Introduction
Discussion for this module occurs on the
php-xpath-users@lists.sourceforge.net maillist. The latest version of
the source is available at sourceforge at
http://www.sourceforge.net/projects/phpxpath. The module is maintained
by:
Known Bugs Outstanding:
-
Bug:
Use of the "string()" function will probably not work, leave the class to do
this itself and you should be ok.
-
RFE:
Support text, comment, processing instruction nodes.
-
RFE:
Character entities.
-
RFE: When reading in an xml file, don't read the whole file
into memory, but read a chunk at a time and send it to the XML parser.
Latest version
Php.XPath Version 3.5 - 13th August 2004
-
Upgrades to work with PHP5:
-
Remove assignment to $this: My thanks go to the many
people who have reported this and provided a fix long before I got round to
fixing it.
-
Don't use translateAmpersand: Andrej Arn kindly reported
that the translateAmpersand function is no longer required in PHP5, so has
provide a fix such that it is cicumvented if the phpversion() is V5
-
Improved XPath Expression parsing:
-
Correct XPath expression parsing: More precisely
follow the specification correcting a number of boundary expression cases.
-
Correct parsing of node names: Permit namespaces in
node names and the "." character.
-
Handle brackets correctly: Now properly supports
nested bracket expressions like "(() and ())" or "() and ()".
-
Cache static parsing results to speed performance: Because
of the evaluation structure required by the XPath specification, we were
parsing the same sub-expressions repeatedly. Caching part of this
parsing provides a 20% performance improvement to scan times.
-
Improved XPath Expression evaluation:
-
Support equality XPath operators on node sets: Previously
the equality operators like <, >, >=, <= would not work if one of
the arguments was a node set.
-
Treat operators involving node sets correctly: If
both arguments are node sets, then we should compare entries
using the string operator, not the integer operator. If one operand
is a node set we should match the other against every item in the node set
rather than converting the node set to the type of the other operand.
-
string(true()) should return "true" not "TRUE": Possible
breaking change!! Closer analysis of the XPath specification
says that we were doing it wrong initially :o( Same goes
for false/FALSE.
-
Improved debugging: Turning on debugging can now be done
at run time through an array of function names rather than at compile
time.
Previous versions
Php.XPath Version 3.4 - 29th May 2003
-
Case insensitive searching support:
Added x-lower() and an x-upper() XPath functions that permit case insensitive
search.
-
!= works for strings: previously only worked for booleans.

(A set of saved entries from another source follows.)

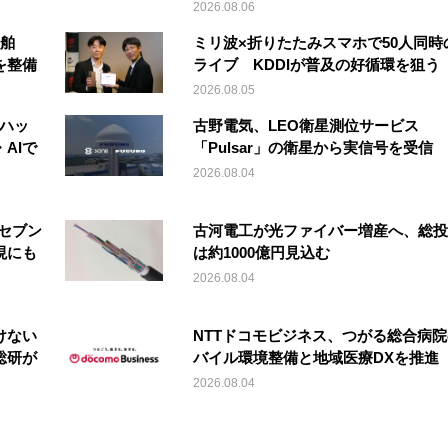
2026.08.06
船舶
ミリ波×折りたたみスマホで50人同時
を整備
ライブ KDDIが普及の好循環を狙う
2026.08.05
「ハッ
古野電気、LEO衛星測位サービス
AIで
「Pulsar」の衛星から実信号を受信
2026.08.04
セブン
古河電工が光ファイバー増産へ、総投
現にも
は約1000億円見込む
2026.08.04
けない
NTTドコモビジネス、つがる総合病
総研が
バイル環境整備と地域医療DXを推進
2026.08.04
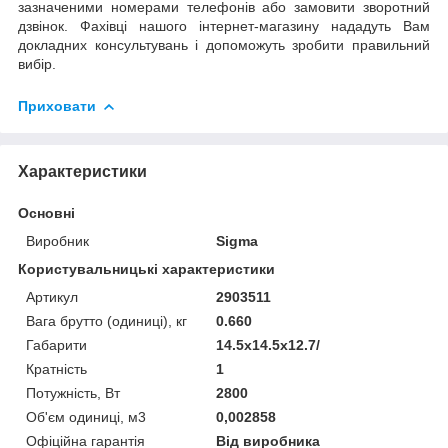
зазначеними номерами телефонів або замовити зворотний
дзвінок. Фахівці нашого інтернет-магазину нададуть Вам
докладних консультувань і допоможуть зробити правильний
вибір.
Приховати
Характеристики
Основні
Виробник
Sigma
Користувальницькі характеристики
Артикул
2903511
Вага брутто (одиниці), кг
0.660
Габарити
14.5x14.5x12.7/
Кратність
1
Потужність, Вт
2800
Об'єм одиниці, м3
0,002858
Офіційна гарантія
Від виробника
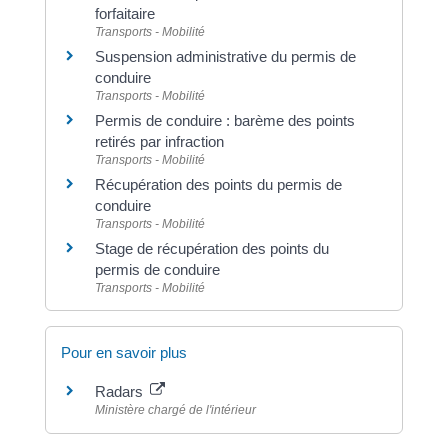
forfaitaire
Transports - Mobilité
Suspension administrative du permis de
conduire
Transports - Mobilité
Permis de conduire : barème des points
retirés par infraction
Transports - Mobilité
Récupération des points du permis de
conduire
Transports - Mobilité
Stage de récupération des points du
permis de conduire
Transports - Mobilité
Pour en savoir plus
Radars
Ministère chargé de l'intérieur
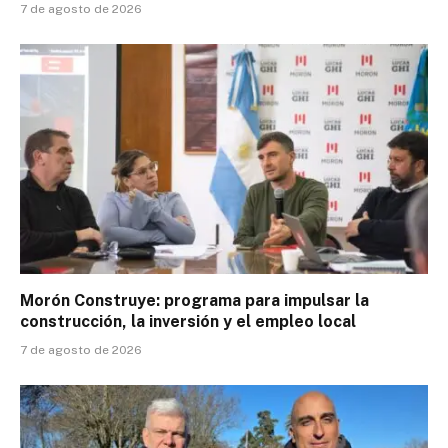
7 de agosto de 2026
Morón Construye: programa para impulsar la
construcción, la inversión y el empleo local
7 de agosto de 2026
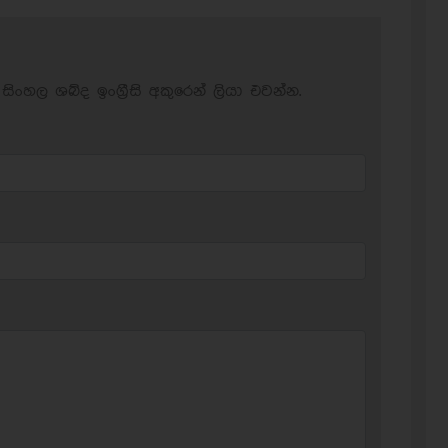
සිංහල ශබ්ද ඉංග්‍රීසි අකුරෙන් ලියා එවන්න.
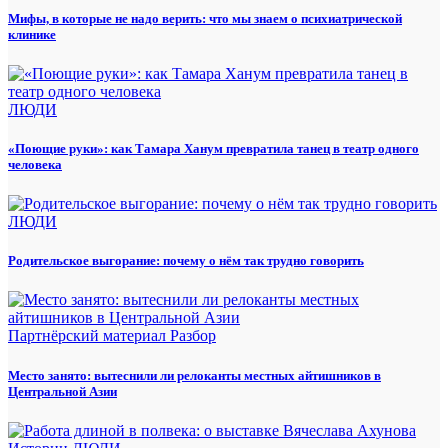
Мифы, в которые не надо верить: что мы знаем о психиатрической
клинике
ЛЮДИ
«Поющие руки»: как Тамара Ханум превратила танец в театр одного
человека
ЛЮДИ
Родительское выгорание: почему о нём так трудно говорить
Партнёрский материал
Разбор
Место занято: вытеснили ли релоканты местных айтишников в
Центральной Азии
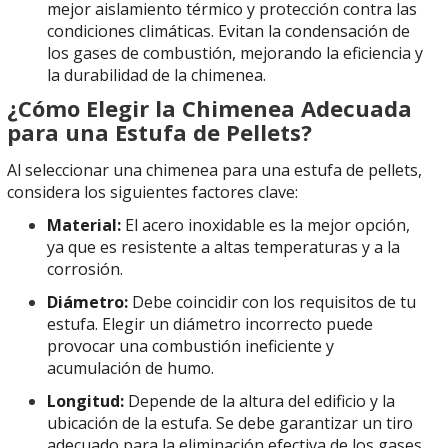
mejor aislamiento térmico y protección contra las
condiciones climáticas. Evitan la condensación de
los gases de combustión, mejorando la eficiencia y
la durabilidad de la chimenea.
¿Cómo Elegir la Chimenea Adecuada
para una Estufa de Pellets?
Al seleccionar una chimenea para una estufa de pellets,
considera los siguientes factores clave:
Material:
El acero inoxidable es la mejor opción,
ya que es resistente a altas temperaturas y a la
corrosión.
Diámetro:
Debe coincidir con los requisitos de tu
estufa. Elegir un diámetro incorrecto puede
provocar una combustión ineficiente y
acumulación de humo.
Longitud:
Depende de la altura del edificio y la
ubicación de la estufa. Se debe garantizar un tiro
adecuado para la eliminación efectiva de los gases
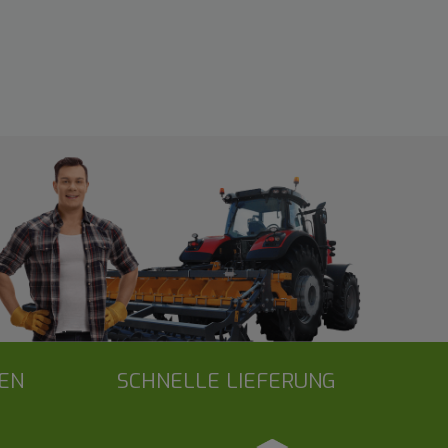
EN
SCHNELLE LIEFERUNG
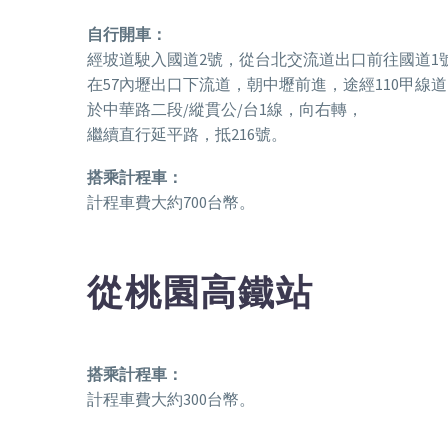
自行開車：
經坡道駛入國道2號，從台北交流道出口前往國道1
在57內壢出口下流道，朝中壢前進，途經110甲線
於中華路二段/縱貫公/台1線，向右轉，
繼續直行延平路，抵216號。
搭乘計程車：
計程車費大約700台幣。
從桃園高鐵站
搭乘計程車：
計程車費大約300台幣。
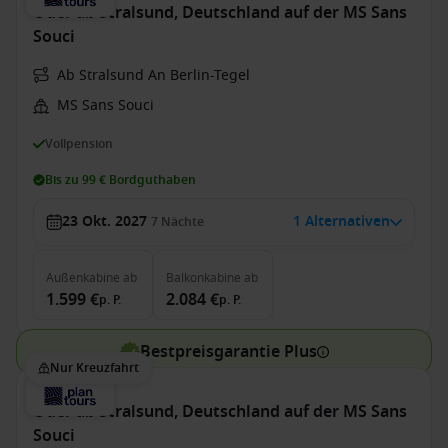
Oder ab Stralsund, Deutschland auf der MS Sans
Souci
Ab Stralsund An Berlin-Tegel
MS Sans Souci
Vollpension
Bis zu 99 € Bordguthaben
23 Okt. 2027
1 Alternativen
7
Nächte
Außenkabine
ab
Balkonkabine
ab
1.599 €
2.084 €
p. P.
p. P.
Bestpreisgarantie Plus
Nur Kreuzfahrt
Oder ab Stralsund, Deutschland auf der MS Sans
Souci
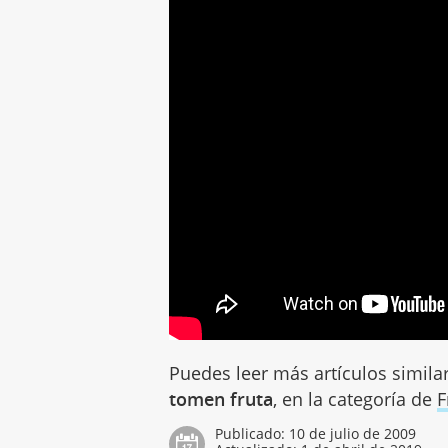
Puedes leer más artículos simila
tomen fruta
, en la categoría de
F
Publicado:
10 de julio de 2009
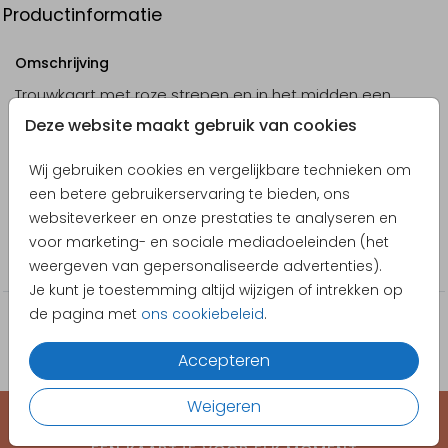
Productinformatie
Omschrijving
Trouwkaart met roze strepen en in het midden een
organische vorm en vrolijke randjes
Deze website maakt gebruik van cookies
Designer
Wij gebruiken cookies en vergelijkbare technieken om
Zo Joann
een betere gebruikerservaring te bieden, ons
websiteverkeer en onze prestaties te analyseren en
Collectie
voor marketing- en sociale mediadoeleinden (het
Trouwkaarten
weergeven van gepersonaliseerde advertenties).
Je kunt je toestemming altijd wijzigen of intrekken op
de pagina met
ons cookiebeleid
.
Accepteren
Weigeren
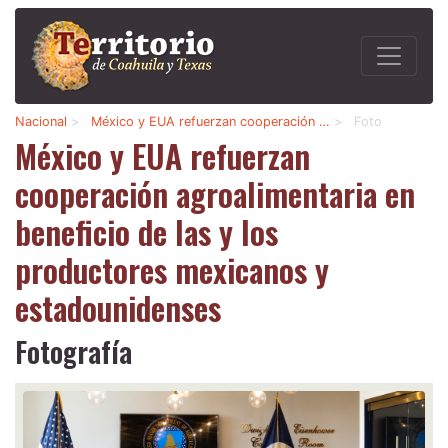
Nacional
>
México y EUA refuerzan cooperación …
>
Foto
México y EUA refuerzan
cooperación agroalimentaria en
beneficio de las y los
productores mexicanos y
estadounidenses
Fotografía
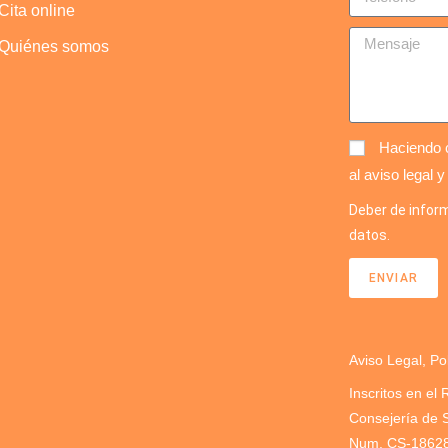
Cita online
Quiénes somos
Haciendo c
al aviso legal y
Deber de inform
datos.
ENVIAR
Aviso Legal, Po
Inscritos en el 
Consejería de 
Num. CS-1862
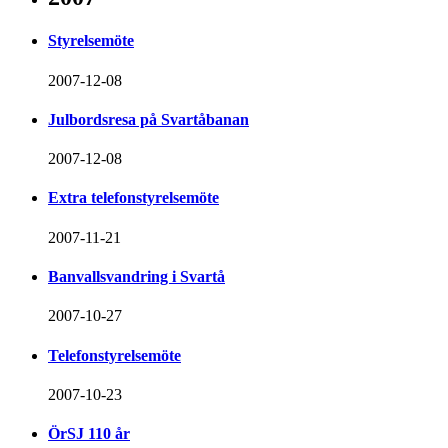
Styrelsemöte
2007-12-08
Julbordsresa på Svartåbanan
2007-12-08
Extra telefonstyrelsemöte
2007-11-21
Banvallsvandring i Svartå
2007-10-27
Telefonstyrelsemöte
2007-10-23
ÖrSJ 110 år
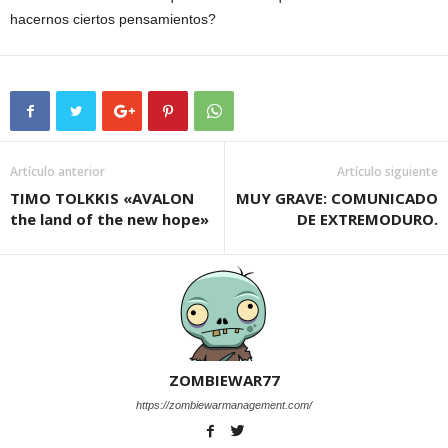
hacernos ciertos pensamientos?
Artículo anterior
Artículo siguiente
TIMO TOLKKIS «AVALON
MUY GRAVE: COMUNICADO
the land of the new hope»
DE EXTREMODURO.
ZOMBIEWAR77
https://zombiewarmanagement.com/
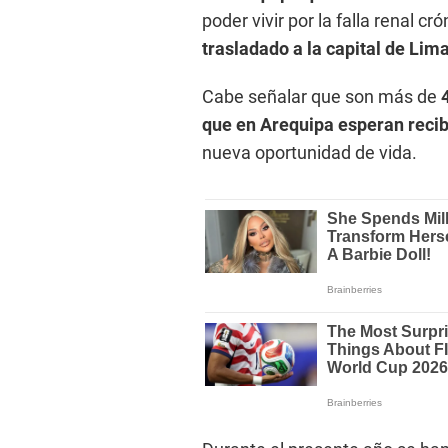
poder vivir por la falla renal c
trasladado a la capital de Lim
Cabe señalar que son más de
4
que en Arequipa esperan recib
nueva oportunidad de vida.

Thanks to Ricardo Garcia rickg22@users.sourceforge.net
for the bug report and fix.
-
Auto detect dirty indexes:
Dom modifications with autoIndex=FALSE will flag the index as dirty, and
reindexnodeindex will be called "late" just before it's needed.
-
handleFunction_string() decodes htmlentities:
XPath searching is therefore done without html entities.
-
Literals removed before replacing - with _:
Previously if you had a "-" in a literal string, it would get replace
miscellaneously by "_".
-
Support for generate-id: Permits easy authoring of
href="#"/id= table of contents. Thanks to Ricardo Garcia
rickg22@users.sourceforge.net
for the RFE and preliminary implementation.
-
Removed call by references: required to parse without error in
PHP 4.3. Patch supplied by Torben Wölm wolm@users.sourceforge.net
Php.XPath Version 3.3 - 7th October 2002
-
sum() bug:
The argument to the sum() function was not being converted to a node set
properly so that the entries could be sum()ed.
-
Better support for empty documents:
if you created a blank document and tried to append nodes to the null docment
then this would create an error.
-
Error checks in insertChild():
to prevent against mutliple root nodes.
-
match() now supports an XPath Query as base node:
Previously you had to explicity mention the path that you wanted to search
from, but now you can provide an XPath-Query that resolves to the node you want
to search from.
-
Support for : in node names:
previously a node name of <A:B> couldn't be matched against.
-
Export without XML header:
exportAsXml('','') will export with no XML header which is useful if your
output is to form part of a target XML doc.
-
name() works for attributes:
didn't previously
-
Nested predictes now work:
getAxis() has been upgraded so that it will support [][] and [[]] nested
predicates.
-
node() works for attributes:
you can now do @node() which will produce the same as @*
-
Return value from insertChild() corrected: The array contained
the correct number of entries, but the path was completely wrong.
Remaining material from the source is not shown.